To this day, this is my favorite performance from Alec Baldwin in his 1992 Tony nominated role as Stanley Kowalski in Streetcar Named Desire. Bar none.
For anyone who didn’t have the chance to see Alec Baldwin and Jessica Lange star in the Broadway 1992 stage production of Streetcar Named Desire at the Ethel Barrymore Theatre, you missed one hell of a live performance by Alec Baldwin playing Stanley Kowalski, who internalized the character so unbelievably well in an almost “funny, post-adolescent bowling buddy way.” Bellowing at Blanch Dubois (Jessica Lange) after she has taunted him one too many times for being a “Polack," Baldwin metamorphosed into Kowalski’s sweaty, blue collared “baffled beast”, where he later “deposits himself in a sobbing heap at the bottom of a tenement's towering stairs.”
Not unlike the now infamous cell phone message to his daughter, Alec Baldwin has found an unwelcome parallel with the fictional Kowalski’s anger management issues with his public apology for his inexcusable cell phone message. And yet, what all good dramas share in common is the pursuit of love: the catalyst of seeking love and affiliation at any and all costs, often without rhyme or reason.
But what kind of personal pressure prompts a man like Baldwin to uncontrollably rant like this? During the heat of what has been described as a “War of the Roses on steroids” style of a years long post divorce custody battle between Basinger and Baldwin, this private cell phone message leaked to TMZ reveals just how unbelievably frustrated, humiliated and truly helpless he had to feel (however inexcusable the wording and the tone) to have left such a disturbing message for his daughter.
Double standard? Do we as a society hold men to a tough guy, football hero, and grid-iron standard of never allowing them to melt down under pressure, like women so often do? One certainty is that for the millions of average, non celebrity divorced fathers across the country facing similar painful struggles with their former spouses who are trying to incorporate their kids into their lives while they are expected to be the “big breadwinners”, rants like Baldwin’s are not uncommon. Are men actually allowed to experience helpless and angry feelings and yet never, ever breakdown under personal pressures? I’m not talking about hitting someone over the head with a baseball bat here, but of pure and regrettable, childish out of control verbal ranting?

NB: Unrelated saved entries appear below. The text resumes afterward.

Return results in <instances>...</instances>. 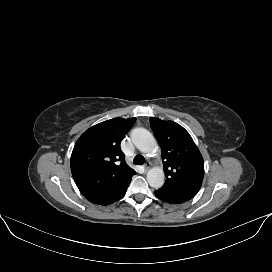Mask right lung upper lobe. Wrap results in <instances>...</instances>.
I'll return each instance as SVG.
<instances>
[{
    "mask_svg": "<svg viewBox=\"0 0 272 272\" xmlns=\"http://www.w3.org/2000/svg\"><path fill=\"white\" fill-rule=\"evenodd\" d=\"M136 118H114L86 130L71 155V172L82 195L91 203L104 204L130 183L136 173L124 159L120 143Z\"/></svg>",
    "mask_w": 272,
    "mask_h": 272,
    "instance_id": "right-lung-upper-lobe-1",
    "label": "right lung upper lobe"
}]
</instances>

If the release of this phone message demonstrates anything positive, let it shine a light on the extent to which our society’s expectations of men’s expression of helplessness is taboo and that they too, like women, can say “it’s ok” to talk about it and to learn from mistaken outbursts. And like all divorced families across the country, any events leading up to such rants like these are private, nuanced affairs for these families to constructively work out with the help of professionals who can teach productive, non-hurtful communication skills.
This is why I implore Alec Baldwin to learn and grow from this lesson by partnering with Naomi Campbell to open up a chain of the ALEC BLADWIN SCHOOL OF ANGER MANAGEMENT franchises across the country, and let the healing begin.